Naked City: Good Golly Miss Brolly

Sydney and its surroundings are still recovering from a “once in ten year storm” which reaped both a tragic loss of life and massive damage to housing and infrastructure. Country areas such as the town of Dungog were hardest hit, but in the Sydney CBD and inner city suburbs the damage was relatively minor.

Whilst not to trivialize the severity of the event, the greatest number of visible casualties on the soggy streets of Sydney were umbrellas; literally thousands of them, bent, busted and invariably blown inside out. Cast aside on footpaths, gutters and garbage bins, they presented an almost poignant sight. A fleeting memory of that catastrophic moment when the forces of nature tore their usefulness apart.

Most were the five and ten dollar cheapies, designed to repel any average shower or downpour but not the cyclonic winds that tore through the city. However, the storm was of such intensity that not even some of your more heavyweight gamps were spared the wrath of the weather. Solidly constructed fifty and one hundred dollar umbrellas, with their reinforced wooden spokes, also ended up in the gutter as their owners were forced to abandon what may well have been a cherished family heirloom.

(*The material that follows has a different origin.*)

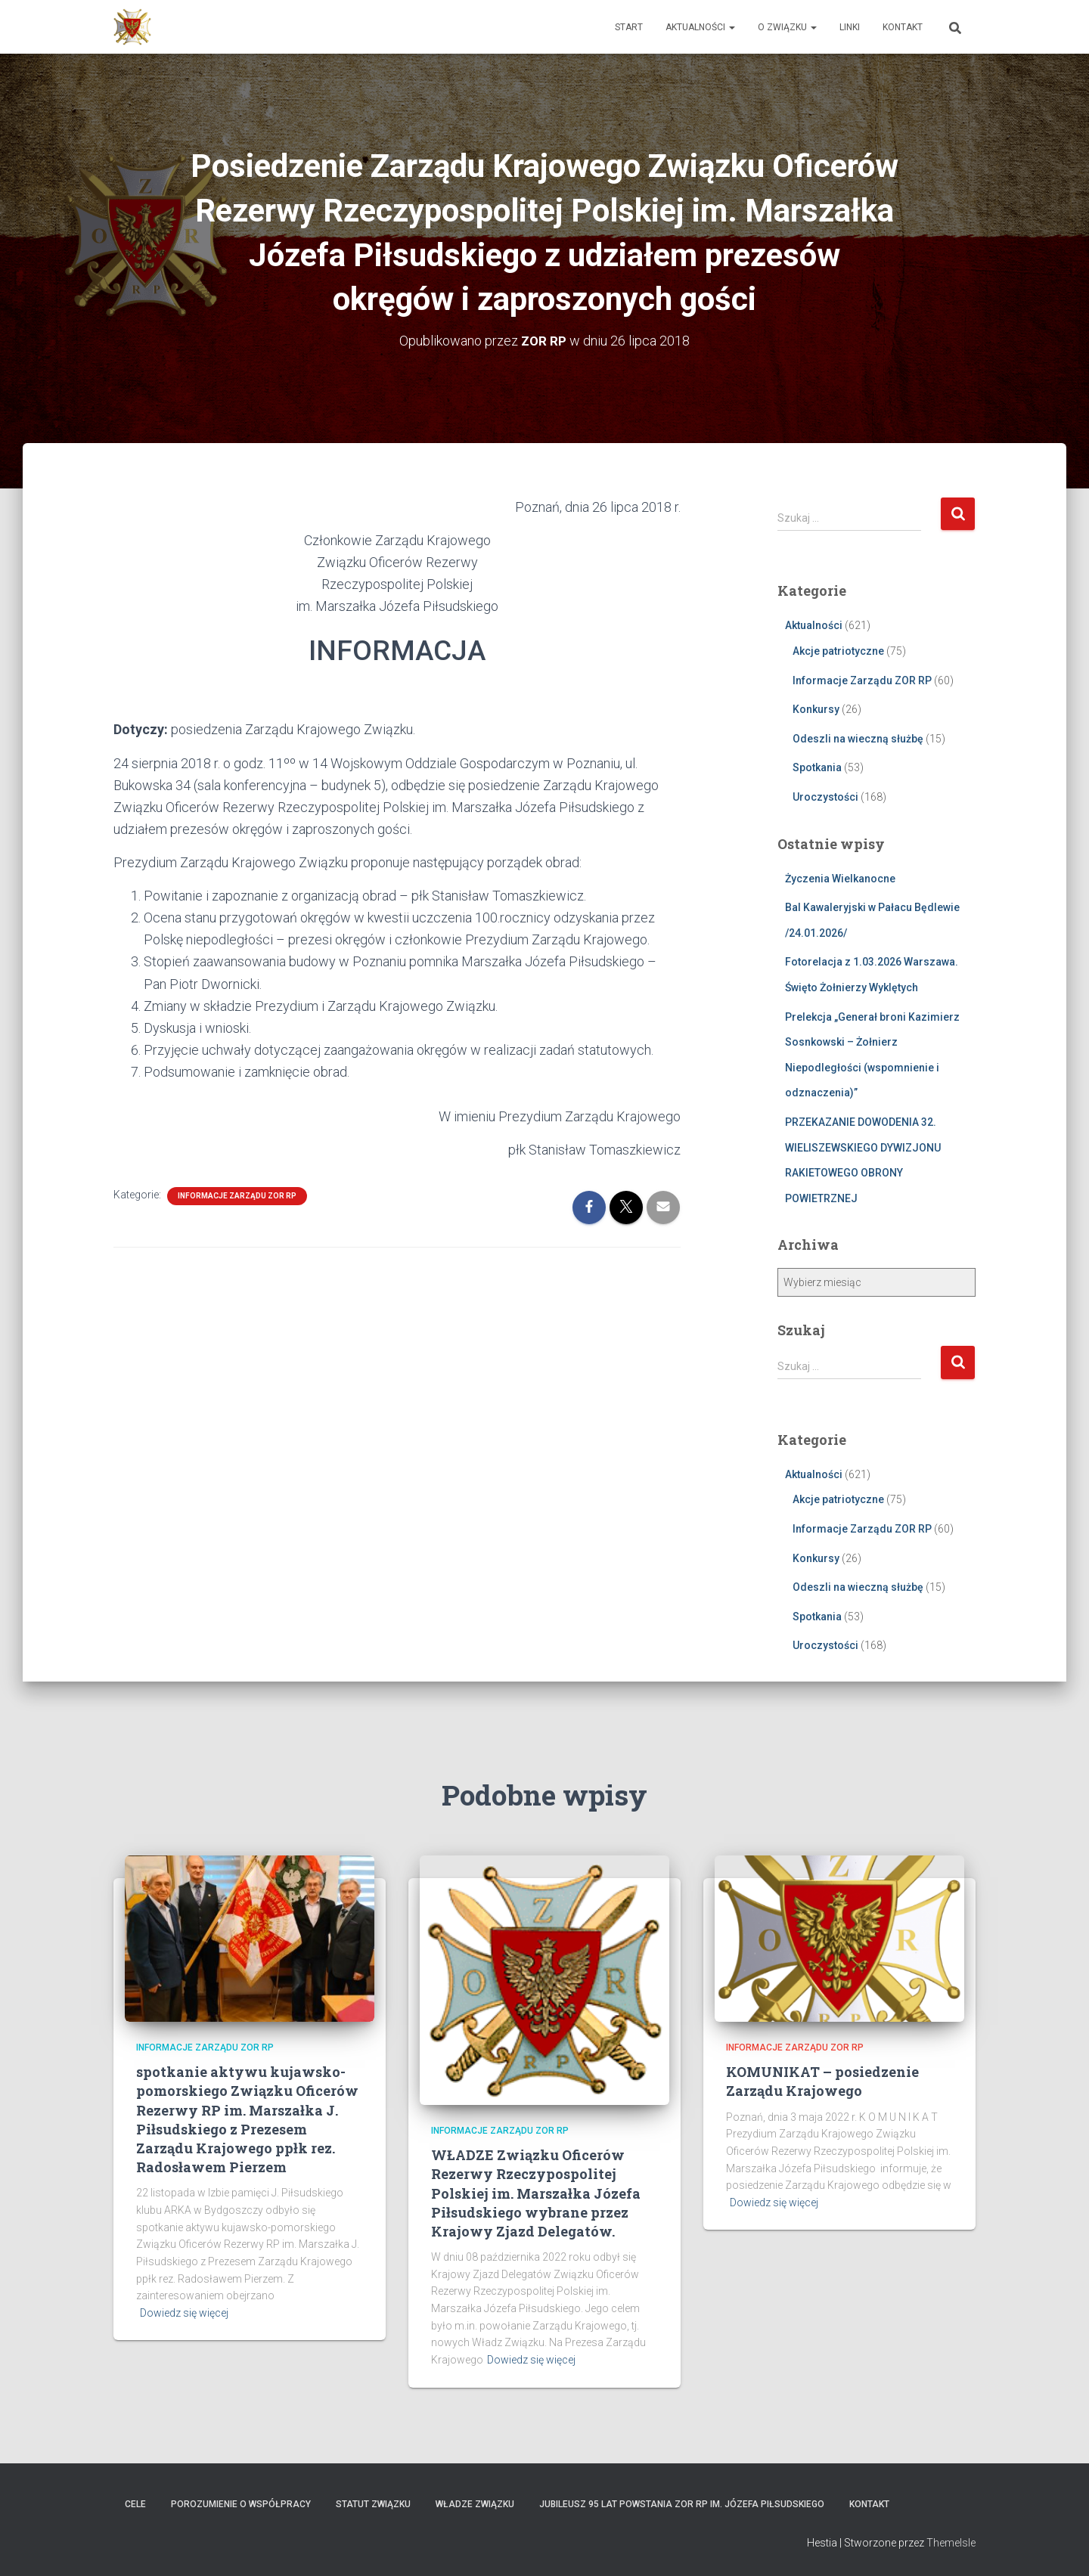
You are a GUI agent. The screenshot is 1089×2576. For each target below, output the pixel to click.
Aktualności (700, 27)
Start (629, 27)
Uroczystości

We would love to know just what has happened to the thousands of inverted brollies that littered our streets after the tempest. Were they merely scooped up by the council garbos and consigned to landfill? Or were they awarded with a more creative afterlife? Perhaps they were seized upon by some creative artist or sculptor, assembled into a towering, almost agonised structure of recycled art – their twisted spokes and shredded nylon, a metaphor for all that is rotten with the world today.

 

During the actual storm, social media was supposedly abuzz with punters posting Instagram pics of garbage bins overflowing with dead umbrellas. There was an almost perverted sense of pleasure in recording the demise of this otherwise trusty ‘storm sticks’, coupled with what can only be branded as a form of umbrella envy. As your flimsy five dollar brolly threatens to launch itself into the stratosphere, you squirm with resentment as a super duper heavy duty model swaggers on by, it’s well-heeled owner hardly giving you a glance.

Perhaps a kind of ‘Uber for umbrellas’ could have prevailed during the rainstorm – now there’s an App just waiting to be invented. Your two dollar shop brolly has just disintegrated and you desperately need to get to the train station without being saturated. Bingo. With phone in hand, you have soon connected with the owner of a Teflon reinforced ‘indestructible’ who will chaperone you down to Wynyard (for the usual Uber sting).

For those who can’t afford Uber-Brolly, we might even see some rainy day largesse from the City Of Sydney Council. Surfers Paradise might be losing its meter maids, but Sydney’s ‘brolly boys’ would be a most welcome addition. Dispatched at the mere hint of precipitation, they would roam the streets of the CBD ready to shelter any hapless pedestrian who has left their storm stick at home or abandoned its fractured frame in the nearest garbage bin.